Pitt teaches in Naples, Florida. You can see photos of her classroom in a gallery from the Naples Daily News.

2. Kent Knappenberger, Music Teacher

Kent Knappenberger is the winner of the 2014 Music Educator Award, presented by The Recording Academy and the Grammy Foundation. Judges received thousands of nominations, but Knappenberger stood out -- and not just for his amazing beard. He said, "I think it's my job to try to approach children in a way that I can try to find something musical in them. And sometimes in the kid you think shouldn't have some musical gifting, if you start looking -- wow! It's there! And amazing things happen."

Knappenberger, known as "Mr. K." to his students, also runs a farm with his wife.
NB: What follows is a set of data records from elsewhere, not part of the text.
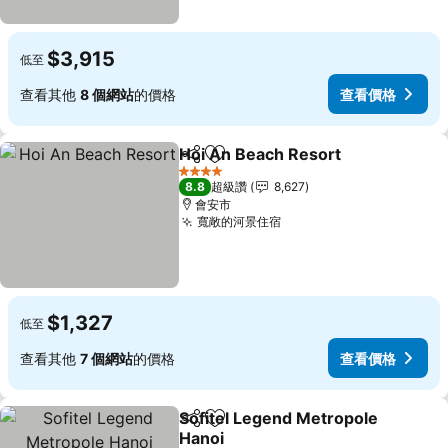
$3,915
低至
查看其他
8 個網站
的價格
查看價格
Hoi An Beach Resort
分享
加入我的最愛
4 星級
8.8
超級讚
8,627
會安市
寬敞的河景住宿
$1,327
低至
查看其他
7 個網站
的價格
查看價格
Sofitel Legend Metropole
分享
加入我的最愛
Hanoi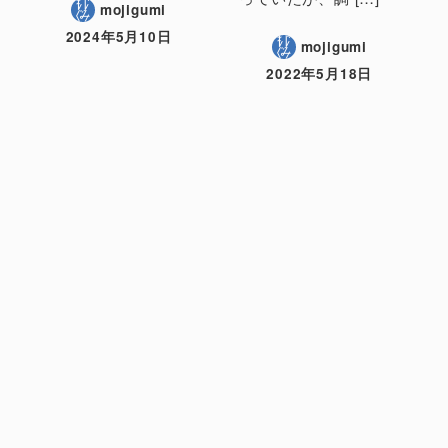
mojigumi
2024年5月10日
mojigumi
2022年5月18日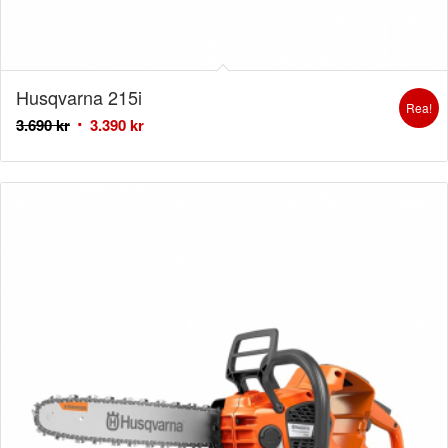
Husqvarna 215i
Rea!
3.690
kr
3.390
kr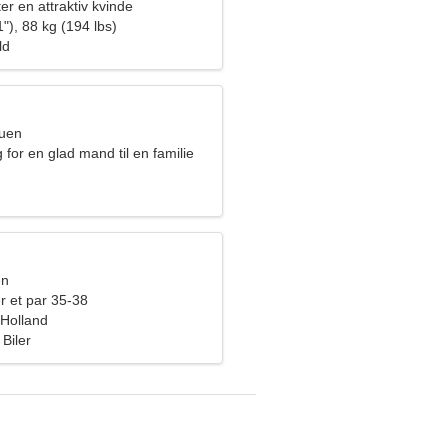
ter en attraktiv kvinde
"), 88 kg (194 lbs)
ld
ruen
 for en glad mand til en familie
en
r et par 35-38
 Holland
Biler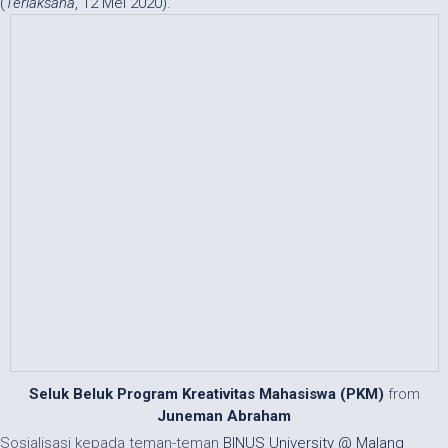
(
Terlaksana
, 12 Mei 2020)
.
Seluk Beluk Program Kreativitas Mahasiswa (PKM)
from
Juneman Abraham
Sosialisasi kepada teman-teman
BINUS University @ Malang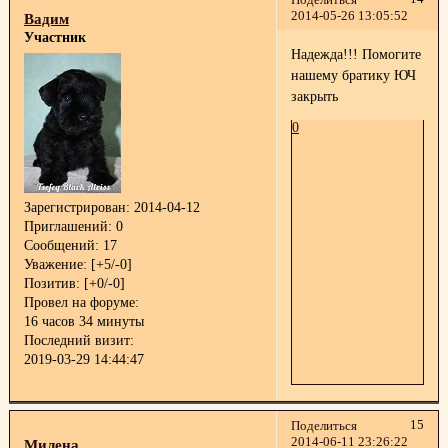
Поделиться
2014-05-26 13:05:52
Вадим
Участник
Надежда!!! Помогите
нашему братику ЮЧ
закрыть
0
Зарегистрирован
: 2014-04-12
Приглашений:
0
Сообщений:
17
Уважение:
[+5/-0]
Позитив:
[+0/-0]
Провел на форуме:
16 часов 34 минуты
Последний визит:
2019-03-29 14:44:47
15
Поделиться
2014-06-11 23:26:22
Милена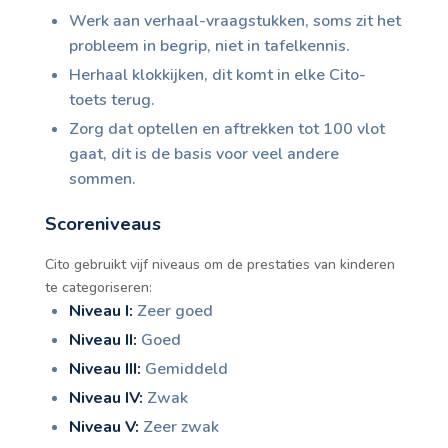
Werk aan verhaal-vraagstukken, soms zit het
probleem in begrip, niet in tafelkennis.
Herhaal klokkijken, dit komt in elke Cito-
toets terug.
Zorg dat optellen en aftrekken tot 100 vlot
gaat, dit is de basis voor veel andere
sommen.
Scoreniveaus
Cito gebruikt vijf niveaus om de prestaties van kinderen
te categoriseren:
Niveau I:
Zeer goed
Niveau II:
Goed
Niveau III:
Gemiddeld
Niveau IV:
Zwak
Niveau V:
Zeer zwak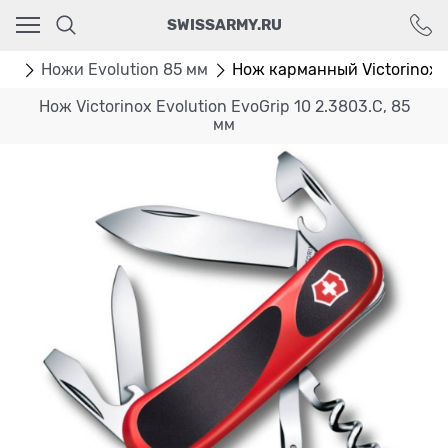
Ваш город - Москва,
SWISSARMY.RU
угадали?
ДА
НЕТ
мм
Ножи Evolution 85 мм
Нож карманный Victorinox E
Нож Victorinox Evolution EvoGrip 10 2.3803.C, 85
мм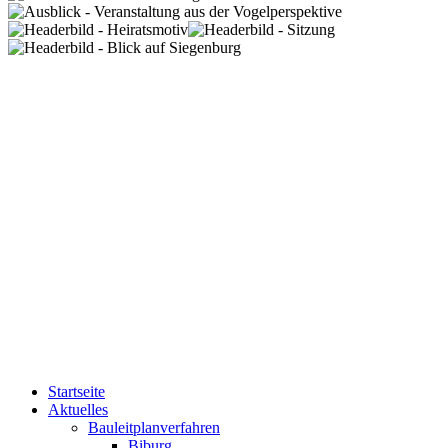
Startseite
Aktuelles
Bauleitplanverfahren
Biburg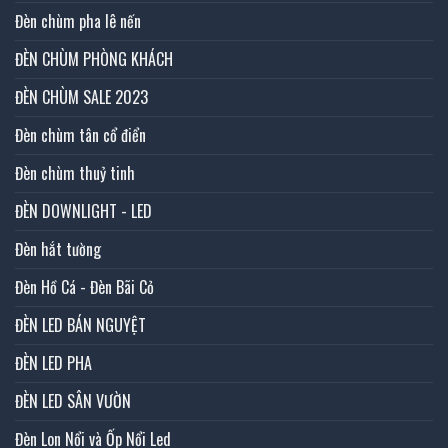
Đèn chùm pha lê nến
ĐÈN CHÙM PHÒNG KHÁCH
ĐÈN CHÙM SALE 2023
Đèn chùm tân cổ điển
Đèn chùm thuỷ tinh
ĐÈN DOWNLIGHT - LED
Đèn hắt tường
Đèn Hồ Cá - Đèn Bãi Cỏ
ĐÈN LED BÁN NGUYỆT
ĐÈN LED PHA
ĐÈN LED SÂN VƯỜN
Đèn Lon Nổi và Ốp Nổi Led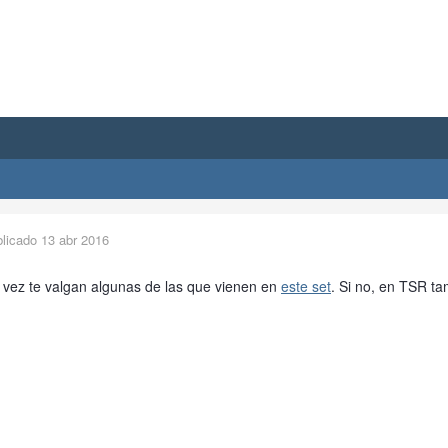
blicado
13 abr 2016
 vez te valgan algunas de las que vienen en
este set
. Si no, en TSR t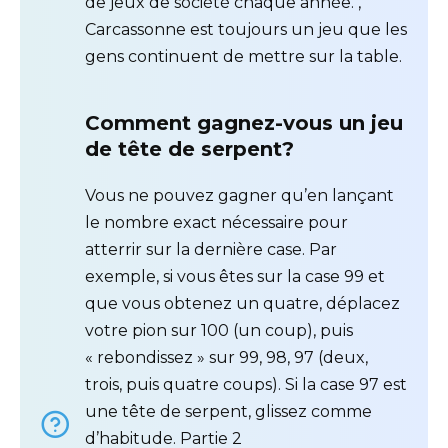
de jeux de société chaque année. ,
Carcassonne est toujours un jeu que les
gens continuent de mettre sur la table.
Comment gagnez-vous un jeu
de tête de serpent?
Vous ne pouvez gagner qu’en lançant
le nombre exact nécessaire pour
atterrir sur la dernière case. Par
exemple, si vous êtes sur la case 99 et
que vous obtenez un quatre, déplacez
votre pion sur 100 (un coup), puis
« rebondissez » sur 99, 98, 97 (deux,
trois, puis quatre coups). Si la case 97 est
une tête de serpent, glissez comme
d’habitude. Partie 2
Of the farm, he said, "I think I went through a midlife crisis a couple of years ago and said 'I need to have a cow.'" In addition to having a cow, he and his wife have nine kids, eight of whom are adopted.

If you know a music teacher who deserves recognition, you can nominate him or her online.

3. John Masterson, Social Studies Teacher

In January, John Masterson convinced a boy who brought a shotgun into his New Mexico school to put it down. The 12-year-old shooter had already injured two students in a crowded gym when Masterson intervened.

NBC News reported:

[Masterson] was facing away from the shooter, and the shooter away from him, when the first shot was fired. The teacher thought it was a firecracker, [Gov. Susana Martinez] said.

The teacher wheeled around and saw the young man fire more shots before he pointed the gun at Masterson, she said. The teacher talked to him and urged him to put the gun down.

The shooter put the gun down and raised his hands, and Masterson put him up against a wall, the governor said. Just then, an off-duty state police officer arrived — he was dropping his own son off at the school — and they contained the student.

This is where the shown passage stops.